In its application, which seeks waivers to expedite the project, Blue Origin says space-based data centers add a layer of connectivity redundancy by not relying on the global power grid and argues that “always-on solar energy, lack of land or displacement costs, and nonexistent grid infrastructure disparities, fundamentally lower the marginal cost of compute capacity to terrestrial alternatives.”
Orbiting data centers would also not be bound by the same cooling constraints that cause data centers to consume millions of gallons of water.
Proposals to push computing power into the sky started gaining traction last year, with Google announcing Project Suncatcher in November. The tech giant aims to bring the data center project, considered a long-term “moonshot” by the company, online by 2027.
The Wall Street Journal reported in December that Blue Origin and Musk’s SpaceX were working on similar ventures, and a wave of startups, including Nvidia-backed Starcloud, are looking to be on the leading edge of space-based computing.
Nvidia said earlier this month that it will start producing space-optimized versions of its most advanced processors, including those used in AI training and inference.
“Space computing, the final frontier, has arrived,” Nvidia CEO Jensen Huang said in a statement at the time.
Tech giants are looking to launch data centers into orbit at the same time that the asset class is increasingly facing development hurdles on the ground. Power access is a key bottleneck for new development, and community opposition to the sprawling projects is growing around the country, including in data center hubs like Virginia.

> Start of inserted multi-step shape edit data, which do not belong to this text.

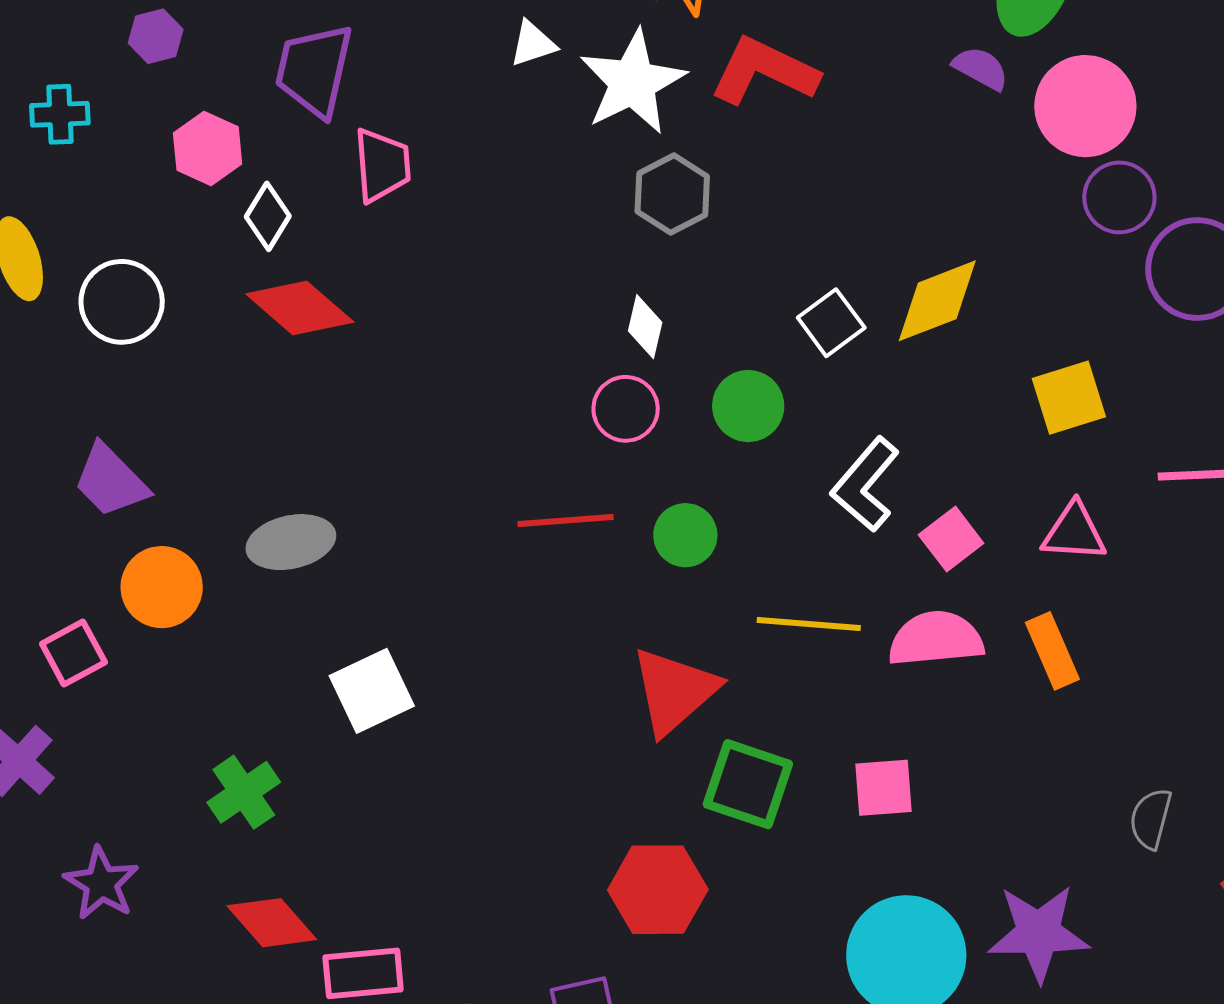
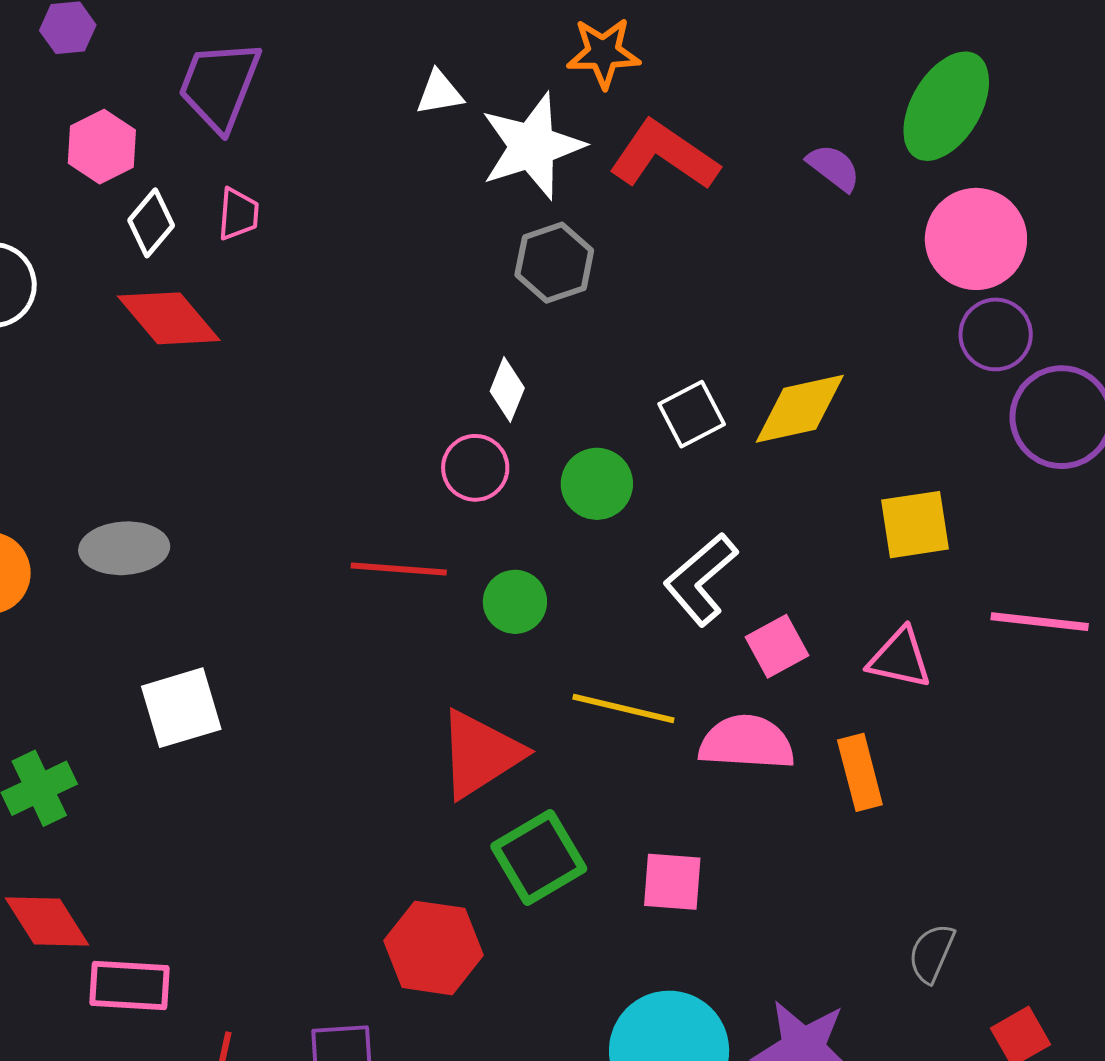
purple semicircle: (981, 68) -> (834, 167), moved
pink trapezoid: (382, 165) -> (238, 214), moved, size x0.7
green square: (748, 784) -> (539, 857), turned 32

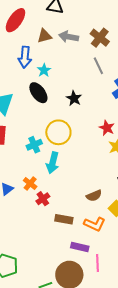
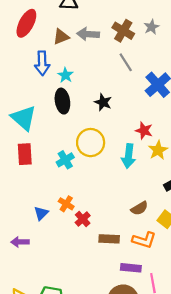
black ellipse: (38, 93) -> (62, 101), turned 35
cyan arrow: (53, 163) -> (129, 156), moved

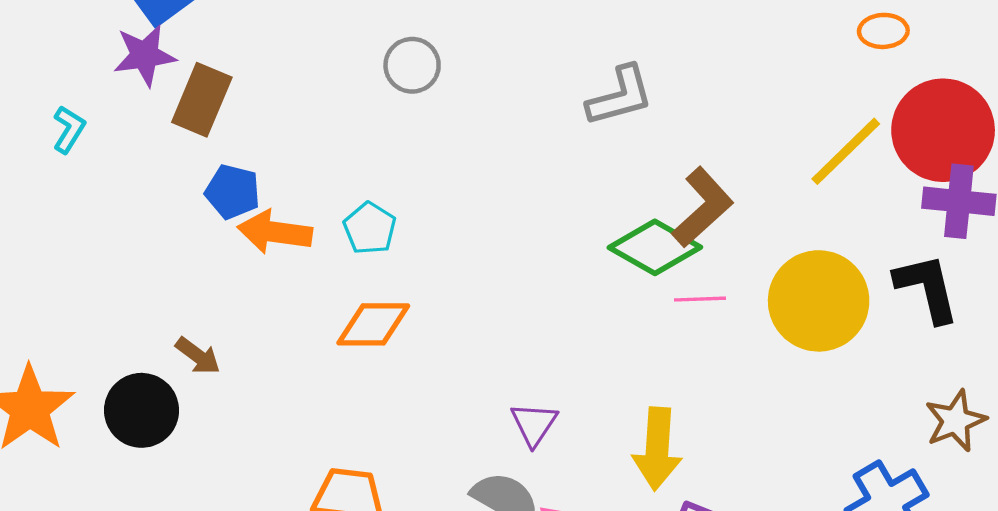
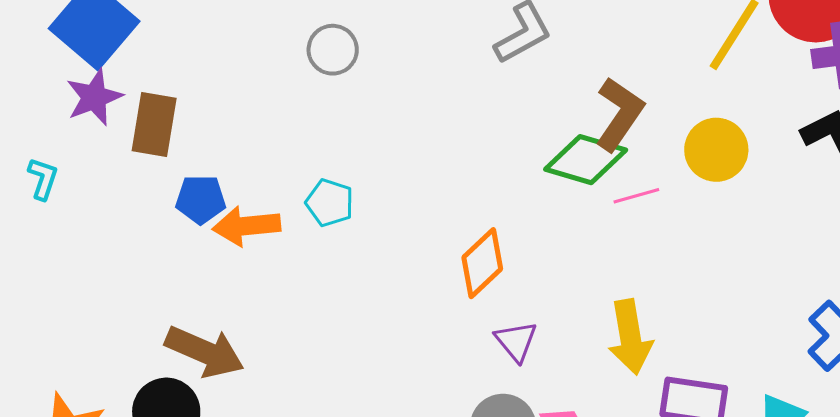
yellow circle: (819, 301) -> (716, 150), moved, size x0.7
orange diamond: (373, 324) -> (482, 263), moved, turned -30
brown arrow: (198, 356) -> (205, 352), size x1.8

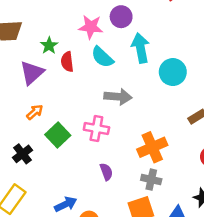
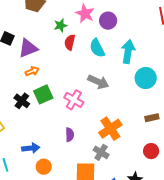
purple circle: (121, 17) -> (108, 21), moved
pink star: (91, 27) -> (85, 13), moved
purple triangle: (32, 73) -> (28, 48), moved
orange cross: (152, 147) -> (110, 129), turned -30
black cross: (23, 154) -> (22, 101), moved, turned -35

As corporate giants fight to dominate the space between Earth and the moon, NASA unveiled plans Tuesday to spend $20B over the next seven years to build a base on the moon as part of President Donald Trump’s goal to have a permanent lunar outpost by 2030 that will “ensure a sustained American presence,” as outlined in a December executive order. The idea of putting data centers on the moon has been around since at least 2021.
NASA has tapped SpaceX and Blue Origin to help establish a permanent U.S. presence on the moon, but a recent report from the space agency’s inspector general said delays are likely, Bloomberg reported.